Sono i Paesi poveri ad ospitare la maggior parte dei 65 milioni di profughi nel mondo. Lo rivela la World Bank in un suo rapporto utilizzando dati Unhcr. Secondo questo documento, pubblicato il 15 settembre 2016, non sarebbero i Paesi a maggior tasso di sviluppo ad occuparsi dei migranti, bensì i più poveri. Anzi, i vicini di quegli Stati da cui si fugge. Siria (che offre il maggior numero di rifugiati), Pakistan, Iraq, corno d’Africa, Centrafrica, Colombia, Sud Sudan. Ad accogliere troviamo Iran e Pakistan (16%), Cina, Russia, Turchia, Libano, Etiopia, Uganda, Sudan, Kenya e Somalia (7%).
Secondo gli analisti questa è considerabile la più grande crisi umanitaria a livello mondiale subito dopo quella della seconda guerra mondiale. Ma ci sono anche coloro che abbandonano le proprie case, pur rimanendo all’interno dei confini nazionale. Il loro numero è aumentato significativamente e progressivamente a partire dal 1996 (17 milioni) anno dell’ultimo sensibile calo di questa categoria di persone. In generale rispetto al 2014 (59,5 milioni) c’è stato un aumento del 9,75% nel 2015 toccando i 65 milioni di profughi. Inoltre un altro report, stavolta di Save the Children Forced to Flee: Inside the 21st Largest Country pubblicato il 14 settembre 2016, immagina che se si dovesse costituire uno Stato con tutti coloro che sono costretti ad abbandonare le proprie case, questo Paese sarebbe il 21esimo al mondo. Entro il 2030, con questo tasso di crescita, diventerebbe il quinto. Il rapporto di Save the Children si focalizza chiaramente sui bambini. In Europa lo scorso anno i minori non accompagnati ad aver fatto richiesta d’asilo erano 96 mila di cui il 40% afghani (cioè hanno percorso da soli 48mila chilometri). Per il resto niente scuola, pochissime medicine (molti bambini sfollati muoiono di malaria (20%), malnutrizione (10%), polmonite (20%) e dissenteria (7%).
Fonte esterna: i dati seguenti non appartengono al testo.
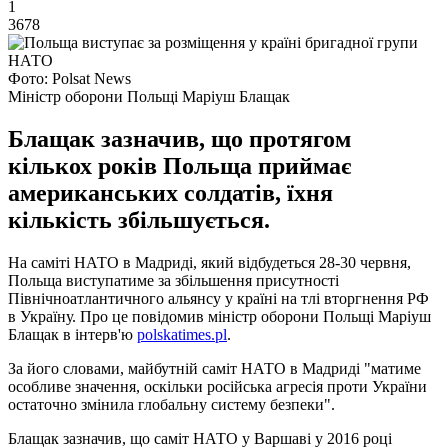
1
3678
Фото: Polsat News
Міністр оборони Польщі Маріуш Блащак
Блащак зазначив, що протягом
кількох років Польща приймає
американських солдатів, їхня
кількість збільшується.
На саміті НАТО в Мадриді, який відбудеться 28-30 червня,
Польща виступатиме за збільшення присутності
Північноатлантичного альянсу у країні на тлі вторгнення РФ
в Україну. Про це повідомив міністр оборони Польщі Маріуш
Блащак в інтерв'ю
polskatimes.pl
.
За його словами, майбутній саміт НАТО в Мадриді "матиме
особливе значення, оскільки російська агресія проти України
остаточно змінила глобальну систему безпеки".
Блащак зазначив, що саміт НАТО у Варшаві у 2016 році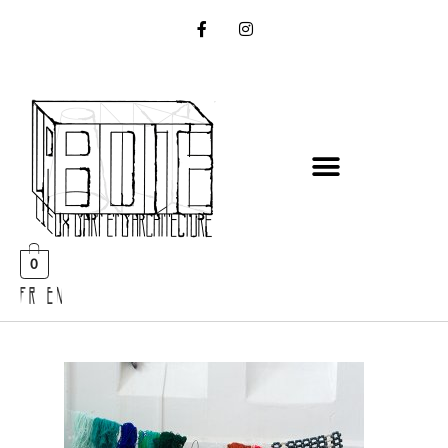
0
FR EN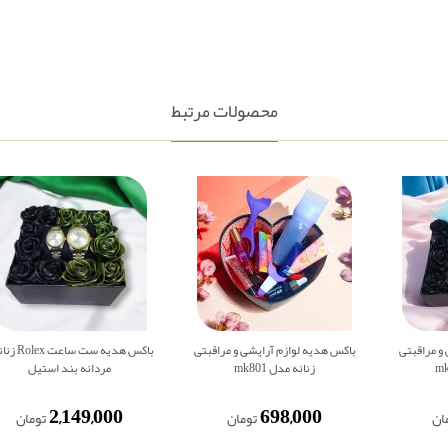
محصولات مرتبط
و مراقبتی
باکس هدیه لوازم آرایشی و مراقبتی
باکس هدیه ست ساعت
زنانه مدل mk801
مردانه بند استیل
2,149,000
698,000
ان
تومان
تومان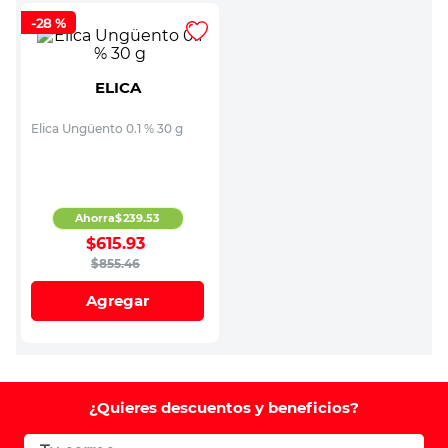
-
28 %
ELICA
Elica Ungüento 0.1 % 30 g
Ahorra
$
239
.
53
$
615
.
93
$
855
.
46
Agregar
¿Quieres descuentos y beneficios?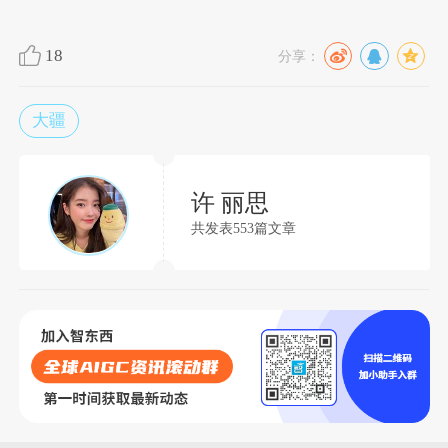
18
分享：
大疆
许 丽思
共发表553篇文章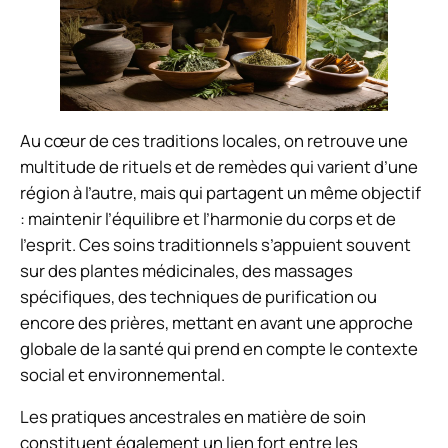
Au cœur de ces traditions locales, on retrouve une
multitude de rituels et de remèdes qui varient d’une
région à l’autre, mais qui partagent un même objectif
: maintenir l’équilibre et l’harmonie du corps et de
l’esprit. Ces soins traditionnels s’appuient souvent
sur des plantes médicinales, des massages
spécifiques, des techniques de purification ou
encore des prières, mettant en avant une approche
globale de la santé qui prend en compte le contexte
social et environnemental.
Les pratiques ancestrales en matière de soin
constituent également un lien fort entre les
Ma anche quando si può tornare a casa, non è facile reinserirsi. Spesso il ritorno nella propria terra d’origine è un processo complesso che richiede anni. I gruppi persone fuggite dalla propria città o case che poi ritornano (27%) tendono ad agglomerarsi intorno ai centri più popolosi in cerca di maggiore sicurezza e lavoro (Kabul, Juba, Luanda o Monrovia). E qui si sa, ci si ghettizza e si rimpinguano ulteriormente le sacche di criminalità e povertà.